TASK BRIEF: Every line below that carries the word "combobox" needs to be copied.
BEGIN PROVIDED DATA
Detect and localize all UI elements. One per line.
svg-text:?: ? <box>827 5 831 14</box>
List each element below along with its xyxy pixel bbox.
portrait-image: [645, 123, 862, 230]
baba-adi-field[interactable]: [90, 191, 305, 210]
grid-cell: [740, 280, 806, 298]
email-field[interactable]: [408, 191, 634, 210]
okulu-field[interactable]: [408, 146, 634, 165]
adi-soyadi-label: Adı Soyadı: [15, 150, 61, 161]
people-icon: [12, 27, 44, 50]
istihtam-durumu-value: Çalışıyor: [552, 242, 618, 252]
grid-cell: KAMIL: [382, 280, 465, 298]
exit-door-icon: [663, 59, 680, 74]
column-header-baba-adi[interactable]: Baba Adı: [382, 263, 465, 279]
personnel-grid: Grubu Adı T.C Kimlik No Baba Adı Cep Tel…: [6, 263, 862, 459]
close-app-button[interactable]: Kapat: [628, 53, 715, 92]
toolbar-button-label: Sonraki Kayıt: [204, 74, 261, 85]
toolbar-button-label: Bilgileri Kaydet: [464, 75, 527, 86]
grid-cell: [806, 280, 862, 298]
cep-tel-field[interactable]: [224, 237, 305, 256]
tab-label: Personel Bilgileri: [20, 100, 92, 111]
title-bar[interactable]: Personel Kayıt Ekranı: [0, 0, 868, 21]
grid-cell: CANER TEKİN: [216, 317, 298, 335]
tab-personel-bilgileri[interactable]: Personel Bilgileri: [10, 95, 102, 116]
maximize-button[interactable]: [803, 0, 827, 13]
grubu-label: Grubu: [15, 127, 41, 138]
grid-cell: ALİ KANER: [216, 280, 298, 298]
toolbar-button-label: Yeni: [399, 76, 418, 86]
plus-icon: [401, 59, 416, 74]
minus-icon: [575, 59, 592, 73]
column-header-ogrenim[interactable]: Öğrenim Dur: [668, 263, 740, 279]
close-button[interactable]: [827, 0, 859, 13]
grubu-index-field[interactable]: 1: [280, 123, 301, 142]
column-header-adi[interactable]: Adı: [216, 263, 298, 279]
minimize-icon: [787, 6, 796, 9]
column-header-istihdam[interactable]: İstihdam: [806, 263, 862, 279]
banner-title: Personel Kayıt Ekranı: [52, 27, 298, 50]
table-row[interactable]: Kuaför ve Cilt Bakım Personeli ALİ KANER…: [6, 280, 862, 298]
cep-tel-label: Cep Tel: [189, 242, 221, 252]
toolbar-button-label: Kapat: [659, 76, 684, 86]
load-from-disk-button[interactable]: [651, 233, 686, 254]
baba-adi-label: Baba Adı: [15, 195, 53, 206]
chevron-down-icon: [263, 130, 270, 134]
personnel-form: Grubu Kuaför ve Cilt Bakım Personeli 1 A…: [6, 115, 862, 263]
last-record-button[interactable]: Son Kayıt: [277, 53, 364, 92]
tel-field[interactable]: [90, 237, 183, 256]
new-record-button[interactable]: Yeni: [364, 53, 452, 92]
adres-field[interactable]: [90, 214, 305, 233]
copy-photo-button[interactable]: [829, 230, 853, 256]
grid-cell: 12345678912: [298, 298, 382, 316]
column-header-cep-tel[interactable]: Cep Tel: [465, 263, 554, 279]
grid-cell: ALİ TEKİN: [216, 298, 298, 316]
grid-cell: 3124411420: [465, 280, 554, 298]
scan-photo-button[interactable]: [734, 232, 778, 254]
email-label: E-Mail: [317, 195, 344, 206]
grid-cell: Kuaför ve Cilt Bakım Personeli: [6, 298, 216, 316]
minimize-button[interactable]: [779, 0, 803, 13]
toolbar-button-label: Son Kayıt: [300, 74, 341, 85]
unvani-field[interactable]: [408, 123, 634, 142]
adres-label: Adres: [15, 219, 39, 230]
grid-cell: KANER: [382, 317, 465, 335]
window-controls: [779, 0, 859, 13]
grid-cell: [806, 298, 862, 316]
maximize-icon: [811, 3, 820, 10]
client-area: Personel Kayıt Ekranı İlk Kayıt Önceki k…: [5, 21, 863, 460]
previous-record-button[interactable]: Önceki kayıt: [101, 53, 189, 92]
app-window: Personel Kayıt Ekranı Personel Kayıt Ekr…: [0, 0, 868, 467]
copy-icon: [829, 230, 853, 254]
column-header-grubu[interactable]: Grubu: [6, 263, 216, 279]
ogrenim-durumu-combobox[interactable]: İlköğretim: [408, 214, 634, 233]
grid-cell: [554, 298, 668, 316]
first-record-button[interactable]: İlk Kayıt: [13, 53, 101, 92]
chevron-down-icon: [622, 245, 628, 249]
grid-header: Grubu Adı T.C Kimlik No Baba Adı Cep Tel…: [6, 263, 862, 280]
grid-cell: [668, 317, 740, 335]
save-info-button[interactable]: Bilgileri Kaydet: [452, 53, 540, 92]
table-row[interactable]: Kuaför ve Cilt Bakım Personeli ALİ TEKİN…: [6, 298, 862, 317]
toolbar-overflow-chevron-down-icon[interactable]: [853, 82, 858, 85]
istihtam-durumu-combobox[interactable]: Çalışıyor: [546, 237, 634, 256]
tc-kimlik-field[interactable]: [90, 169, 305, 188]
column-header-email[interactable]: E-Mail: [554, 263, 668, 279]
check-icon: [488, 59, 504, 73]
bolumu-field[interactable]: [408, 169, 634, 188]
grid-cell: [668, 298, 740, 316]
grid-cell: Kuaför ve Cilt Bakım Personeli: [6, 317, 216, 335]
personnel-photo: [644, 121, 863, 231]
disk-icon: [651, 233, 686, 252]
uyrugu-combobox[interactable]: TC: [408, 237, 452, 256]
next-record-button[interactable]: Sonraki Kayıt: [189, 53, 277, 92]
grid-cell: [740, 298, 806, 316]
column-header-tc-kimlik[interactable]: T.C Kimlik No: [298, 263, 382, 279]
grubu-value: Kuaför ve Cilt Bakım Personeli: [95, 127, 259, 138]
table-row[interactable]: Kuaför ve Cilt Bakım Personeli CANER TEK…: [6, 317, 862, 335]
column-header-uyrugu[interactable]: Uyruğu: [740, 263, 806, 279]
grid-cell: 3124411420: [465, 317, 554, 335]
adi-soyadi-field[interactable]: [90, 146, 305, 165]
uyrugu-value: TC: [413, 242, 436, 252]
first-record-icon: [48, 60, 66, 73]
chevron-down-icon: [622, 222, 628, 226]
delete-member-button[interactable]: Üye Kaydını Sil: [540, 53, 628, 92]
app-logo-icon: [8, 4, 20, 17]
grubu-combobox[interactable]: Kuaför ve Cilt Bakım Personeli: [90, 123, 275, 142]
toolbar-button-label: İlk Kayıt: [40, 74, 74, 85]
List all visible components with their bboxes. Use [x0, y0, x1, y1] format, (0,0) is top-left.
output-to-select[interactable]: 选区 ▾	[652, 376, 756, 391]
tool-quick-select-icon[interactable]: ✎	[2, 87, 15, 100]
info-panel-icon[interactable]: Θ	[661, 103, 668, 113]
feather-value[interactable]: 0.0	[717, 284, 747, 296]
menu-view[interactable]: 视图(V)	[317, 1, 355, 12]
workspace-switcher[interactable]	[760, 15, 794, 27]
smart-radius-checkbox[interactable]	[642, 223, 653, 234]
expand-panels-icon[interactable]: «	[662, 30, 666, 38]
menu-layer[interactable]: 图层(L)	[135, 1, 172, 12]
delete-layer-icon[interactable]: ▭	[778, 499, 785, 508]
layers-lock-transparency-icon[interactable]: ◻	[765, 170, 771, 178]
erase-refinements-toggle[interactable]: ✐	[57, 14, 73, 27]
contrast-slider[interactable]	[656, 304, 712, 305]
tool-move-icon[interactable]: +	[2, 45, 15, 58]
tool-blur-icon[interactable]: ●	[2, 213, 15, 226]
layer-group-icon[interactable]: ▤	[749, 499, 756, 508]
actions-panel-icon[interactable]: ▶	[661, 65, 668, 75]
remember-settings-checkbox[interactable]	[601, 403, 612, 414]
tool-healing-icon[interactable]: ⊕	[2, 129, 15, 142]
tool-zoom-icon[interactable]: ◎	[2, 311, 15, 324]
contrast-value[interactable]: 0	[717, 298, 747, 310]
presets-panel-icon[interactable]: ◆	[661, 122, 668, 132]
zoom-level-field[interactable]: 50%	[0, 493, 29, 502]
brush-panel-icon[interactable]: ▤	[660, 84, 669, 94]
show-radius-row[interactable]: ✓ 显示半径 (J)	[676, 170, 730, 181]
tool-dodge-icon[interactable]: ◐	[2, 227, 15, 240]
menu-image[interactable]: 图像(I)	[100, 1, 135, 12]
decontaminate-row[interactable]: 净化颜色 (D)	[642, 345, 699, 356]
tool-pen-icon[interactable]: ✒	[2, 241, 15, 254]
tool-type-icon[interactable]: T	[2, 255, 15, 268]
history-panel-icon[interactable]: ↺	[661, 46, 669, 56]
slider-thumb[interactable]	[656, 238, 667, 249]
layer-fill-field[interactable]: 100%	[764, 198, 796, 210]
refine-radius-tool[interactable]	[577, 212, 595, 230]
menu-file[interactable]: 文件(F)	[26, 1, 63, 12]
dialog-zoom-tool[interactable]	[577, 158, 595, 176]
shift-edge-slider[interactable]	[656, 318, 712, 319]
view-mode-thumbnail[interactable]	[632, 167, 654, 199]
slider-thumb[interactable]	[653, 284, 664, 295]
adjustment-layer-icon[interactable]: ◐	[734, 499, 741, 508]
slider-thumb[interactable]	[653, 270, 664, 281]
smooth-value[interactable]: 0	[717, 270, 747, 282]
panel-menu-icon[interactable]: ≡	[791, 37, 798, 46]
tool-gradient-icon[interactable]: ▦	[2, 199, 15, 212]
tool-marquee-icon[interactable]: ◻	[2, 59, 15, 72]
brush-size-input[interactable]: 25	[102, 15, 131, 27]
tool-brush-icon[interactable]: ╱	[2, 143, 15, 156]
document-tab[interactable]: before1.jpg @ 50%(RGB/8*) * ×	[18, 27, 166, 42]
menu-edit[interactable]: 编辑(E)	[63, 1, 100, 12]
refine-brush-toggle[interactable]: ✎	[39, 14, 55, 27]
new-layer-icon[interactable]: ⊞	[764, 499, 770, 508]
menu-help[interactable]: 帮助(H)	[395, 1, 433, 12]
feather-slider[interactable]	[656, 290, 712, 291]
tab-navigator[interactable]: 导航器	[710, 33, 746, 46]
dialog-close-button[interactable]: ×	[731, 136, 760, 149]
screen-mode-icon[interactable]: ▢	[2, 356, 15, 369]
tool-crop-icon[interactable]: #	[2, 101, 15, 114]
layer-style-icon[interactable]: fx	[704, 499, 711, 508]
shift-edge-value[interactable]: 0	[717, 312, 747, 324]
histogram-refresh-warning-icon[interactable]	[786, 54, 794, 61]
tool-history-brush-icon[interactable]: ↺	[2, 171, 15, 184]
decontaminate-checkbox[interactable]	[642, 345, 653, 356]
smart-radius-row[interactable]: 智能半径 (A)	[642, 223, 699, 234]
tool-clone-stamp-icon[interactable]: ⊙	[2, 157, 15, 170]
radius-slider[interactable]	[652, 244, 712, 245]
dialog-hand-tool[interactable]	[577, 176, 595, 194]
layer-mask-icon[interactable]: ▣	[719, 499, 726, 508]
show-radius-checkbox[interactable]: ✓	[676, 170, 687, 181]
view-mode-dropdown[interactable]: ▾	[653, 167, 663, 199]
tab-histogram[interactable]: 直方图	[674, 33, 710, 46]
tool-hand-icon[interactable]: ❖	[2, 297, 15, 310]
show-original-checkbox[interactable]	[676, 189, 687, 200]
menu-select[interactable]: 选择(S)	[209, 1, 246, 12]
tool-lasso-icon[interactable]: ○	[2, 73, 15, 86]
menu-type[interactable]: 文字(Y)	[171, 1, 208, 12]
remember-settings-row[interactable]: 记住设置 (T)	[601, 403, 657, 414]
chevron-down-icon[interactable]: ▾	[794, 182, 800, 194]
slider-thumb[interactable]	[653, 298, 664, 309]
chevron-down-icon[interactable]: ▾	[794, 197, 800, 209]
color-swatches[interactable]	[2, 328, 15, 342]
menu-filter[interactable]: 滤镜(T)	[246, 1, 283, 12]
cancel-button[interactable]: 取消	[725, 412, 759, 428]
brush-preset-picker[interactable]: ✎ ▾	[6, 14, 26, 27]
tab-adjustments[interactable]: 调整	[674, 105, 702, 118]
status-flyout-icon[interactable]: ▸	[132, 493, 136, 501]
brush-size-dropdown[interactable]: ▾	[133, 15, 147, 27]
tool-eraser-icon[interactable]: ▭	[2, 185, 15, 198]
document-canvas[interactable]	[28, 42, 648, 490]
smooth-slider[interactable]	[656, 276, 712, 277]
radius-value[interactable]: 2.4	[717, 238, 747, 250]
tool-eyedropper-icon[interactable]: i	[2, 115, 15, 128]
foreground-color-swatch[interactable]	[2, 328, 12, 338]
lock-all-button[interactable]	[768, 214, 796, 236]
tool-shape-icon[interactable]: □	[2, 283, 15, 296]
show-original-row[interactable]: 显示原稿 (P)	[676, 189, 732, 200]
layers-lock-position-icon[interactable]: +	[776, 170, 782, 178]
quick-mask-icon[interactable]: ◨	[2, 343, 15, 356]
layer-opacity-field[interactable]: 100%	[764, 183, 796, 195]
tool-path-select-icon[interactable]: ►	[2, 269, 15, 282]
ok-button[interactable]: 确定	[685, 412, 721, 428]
END PROVIDED DATA
REPLY TO THE TASK:
ogrenim-durumu-combobox[interactable]: İlköğretim: [408, 214, 634, 233]
istihtam-durumu-combobox[interactable]: Çalışıyor: [546, 237, 634, 256]
uyrugu-combobox[interactable]: TC: [408, 237, 452, 256]
grubu-combobox[interactable]: Kuaför ve Cilt Bakım Personeli: [90, 123, 275, 142]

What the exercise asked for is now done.